(What to do):
Count how many lines of the material below have the word "hier" and give only the number.

(Material provided):
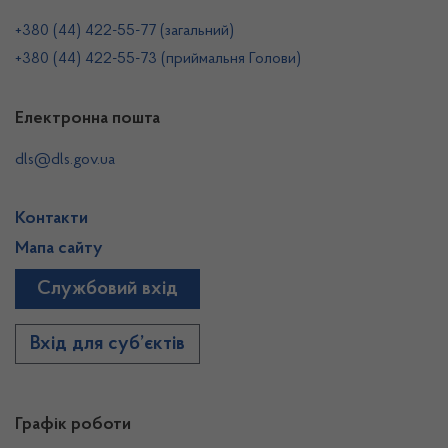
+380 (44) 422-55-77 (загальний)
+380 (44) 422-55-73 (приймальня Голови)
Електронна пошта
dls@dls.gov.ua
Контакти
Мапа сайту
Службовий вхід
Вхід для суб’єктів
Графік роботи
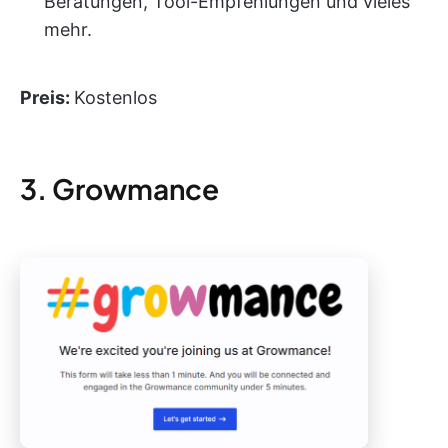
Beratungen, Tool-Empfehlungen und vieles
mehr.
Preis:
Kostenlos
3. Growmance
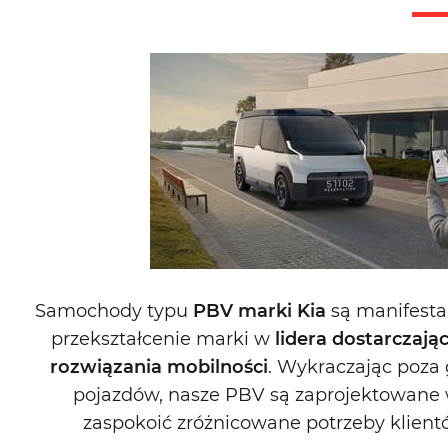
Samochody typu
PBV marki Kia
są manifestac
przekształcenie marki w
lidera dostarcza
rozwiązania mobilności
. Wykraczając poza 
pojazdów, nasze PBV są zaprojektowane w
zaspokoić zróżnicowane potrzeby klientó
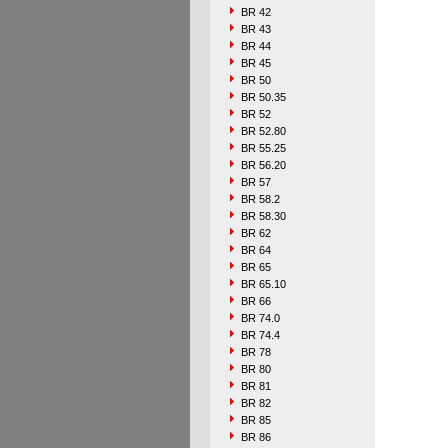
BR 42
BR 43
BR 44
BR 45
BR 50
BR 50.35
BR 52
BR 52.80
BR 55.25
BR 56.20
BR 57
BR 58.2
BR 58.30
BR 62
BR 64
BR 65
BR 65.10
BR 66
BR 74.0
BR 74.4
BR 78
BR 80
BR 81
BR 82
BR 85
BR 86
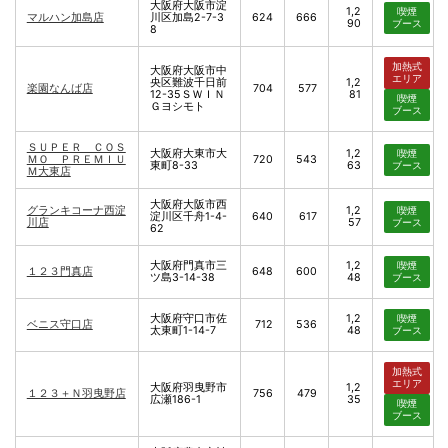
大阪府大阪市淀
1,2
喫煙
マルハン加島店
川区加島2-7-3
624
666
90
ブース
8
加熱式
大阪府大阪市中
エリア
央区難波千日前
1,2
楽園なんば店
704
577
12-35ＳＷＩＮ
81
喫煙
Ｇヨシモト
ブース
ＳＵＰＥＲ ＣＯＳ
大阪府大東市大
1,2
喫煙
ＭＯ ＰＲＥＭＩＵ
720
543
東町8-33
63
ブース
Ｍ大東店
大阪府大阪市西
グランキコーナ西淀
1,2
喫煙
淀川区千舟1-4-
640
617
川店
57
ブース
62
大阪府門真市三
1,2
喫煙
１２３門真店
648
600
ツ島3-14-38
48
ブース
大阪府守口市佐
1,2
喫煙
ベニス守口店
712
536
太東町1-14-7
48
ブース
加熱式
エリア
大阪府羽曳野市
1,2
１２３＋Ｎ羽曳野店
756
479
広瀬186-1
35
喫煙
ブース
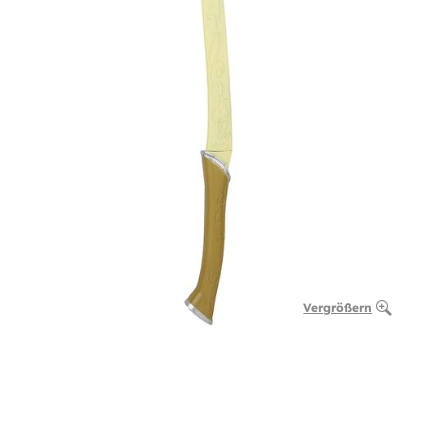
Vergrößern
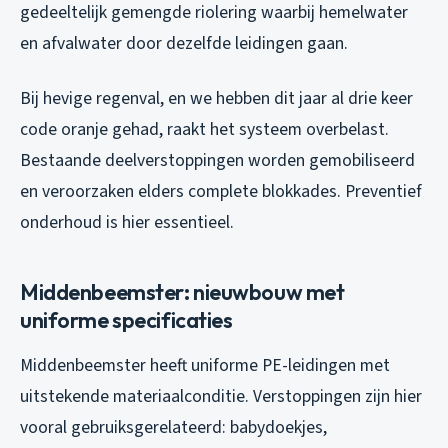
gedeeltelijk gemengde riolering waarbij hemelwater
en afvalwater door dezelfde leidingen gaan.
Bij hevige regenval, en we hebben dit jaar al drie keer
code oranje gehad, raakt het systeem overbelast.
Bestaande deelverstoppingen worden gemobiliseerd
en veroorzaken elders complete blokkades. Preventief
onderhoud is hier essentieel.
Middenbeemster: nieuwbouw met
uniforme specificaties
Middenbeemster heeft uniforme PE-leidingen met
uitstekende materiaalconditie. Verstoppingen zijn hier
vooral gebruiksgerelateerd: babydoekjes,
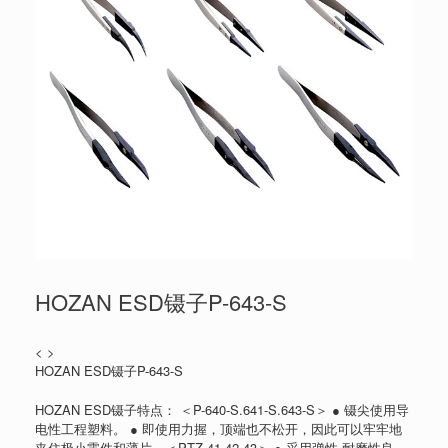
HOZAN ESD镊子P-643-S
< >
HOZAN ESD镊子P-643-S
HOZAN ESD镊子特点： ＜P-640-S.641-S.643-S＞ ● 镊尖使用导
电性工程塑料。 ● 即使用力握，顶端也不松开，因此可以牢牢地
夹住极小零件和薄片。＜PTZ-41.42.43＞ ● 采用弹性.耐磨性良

(Completed task):
2